12.En l'espèce, il ressort des pièces du dossier que Mme A, titulaire du grade d'assistante territoriale socio-éducatif disposait à la date de son licenciement d'un droit à réintégration au sein de la commune des Deux-Alpes, qui lui a accordé une disponibilité pour convenance personnelle depuis le 20 mai 2018. A cet égard, si Mme A fait valoir que cette collectivité avait déjà refusé, par un courrier du 18 juillet 2021, de faire droit à une précédente demande de réintégration faute de poste vacant disponible à cette date, cette circonstance est sans incidence dès lors qu'il n'est ni établi ni même allégué, qu'il n'y avait toujours pas de poste vacant disponible à compter du 1er mars 2022. Au demeurant, si la commune des Deux Alpes n'avait pas été en mesure de lui proposer à bref délai un emploi correspondant à son grade, il lui aurait alors appartenu de saisir le centre national de la fonction publique territoriale ou le centre de gestion local afin qu'il lui propose tout emploi vacant correspondant à son grade.

13.Il résulte de l'ensemble de ce qui précède que la commune de Livet et Gavet n'était pas tenue de chercher à reclasser Mme A, qui disposait d'un droit à réintégration au sein de la commune des Deux-Alpes. Dès lors, en tout état de cause, cette dernière ne peut utilement se prévaloir de la méconnaissance des dispositions des articles 39-5 et 42 du décret du 15 février 1988.
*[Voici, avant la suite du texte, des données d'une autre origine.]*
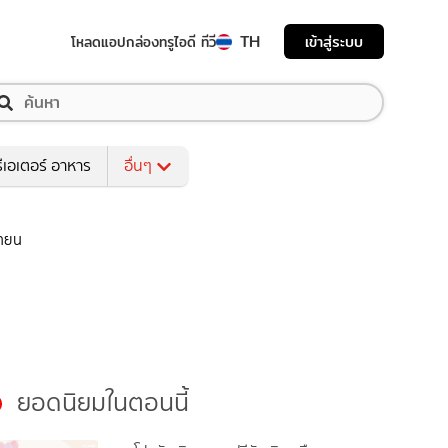
TH
เข้าสู่ระบบ
โหลดแอป
กล่องทรูไอดี ทีวี
ีเอเตอร์ อาหาร
อื่นๆ
ยายน
ยอดนิยมในตอนนี้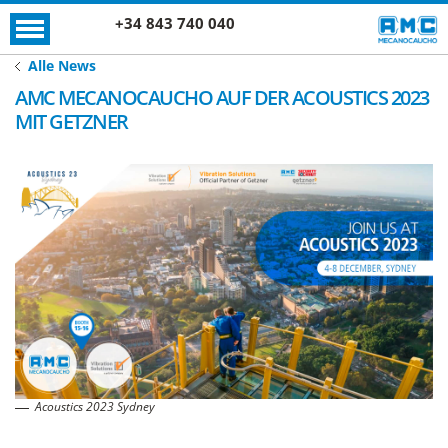
+34 843 740 040
Alle News
AMC MECANOCAUCHO AUF DER ACOUSTICS 2023
MIT GETZNER
Acoustics 2023 Sydney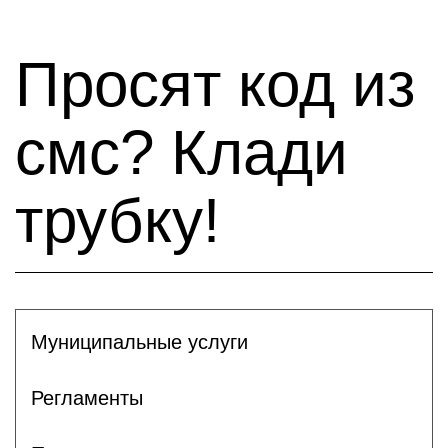
Просят код из
смс? Клади
трубку!
Муниципальные услуги
Регламенты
Sur le détournement de pouvoir :

14.La seule circonstance que Mme A aurait demandé en vain à bénéficier d'un treizième mois n'est pas de nature à établir que la décision de licenciement en litige, qui est légalement justifiée par l'affectation d'un agent titulaire sur son poste dans le cadre de sa reprise de fonction à l'issue d'un congé de longue durée, serait entachée d'un détournement de pouvoir.

15.Il résulte de ce qui précède que l'ensemble des moyens soulevés par Mme A à l'encontre de la décision du 27 décembre 2021 et de l'arrêté du 2 février 2022 prononçant son licenciement doivent être écartés. Par suite, et sans qu'il soit besoin de statuer sur la recevabilité de la requête, ses conclusions à fin d'annulation doivent être rejetées, ainsi que, par voie de conséquence, celles à fin d'injonction.

Sur les frais d'instance :

16.Les dispositions de l'article L. 761-1 du code de justice administrative font obstacle à ce que soit mise à la charge de la commune de Livet et Gavet, qui n'est pas la partie perdante dans la présente instance, la somme que Mme A demande au titre des frais exposés et non compris dans les dépens. Il n'y pas lieu, dans les circonstances de l'espèce, de faire application de ces dispositions et de mettre à la charge de Mme A la somme que demande la commune de Livet et Gavet au titre des frais qu'elle a elle-même exposés.

D E C I D E :

Article 1er : La requête de Mme A est rejetée.

Article 2 : Les conclusions de la commune de Livet et Gavet tendant à l'application des dispositions de l'article L. 761-1 du code de justice administrative sont rejetées.

Article 3 : Le présent jugement sera notifié à Mme B A et à la commune de Livet et Gavet.

Délibéré après l'audience du 18 mars 2025, à laquelle siégeaient :

M. Wyss, président,

M. Villard, premier conseiller,

Mme Pollet, première conseillère.

Rendu public par mise à disposition au greffe le 1er avril 2025.

Le rapporteur,

N. VILLARD

Le président,

J.P. WYSS

Le greffier,

G. MORAND

La République mande et ordonne au préfet de l'Isère en ce qui le concerne ou à tous commissaires de justice à ce requis en ce qui concerne les voies de droit commun contre les parties privées, de pourvoir à l'exécution de la présente décision.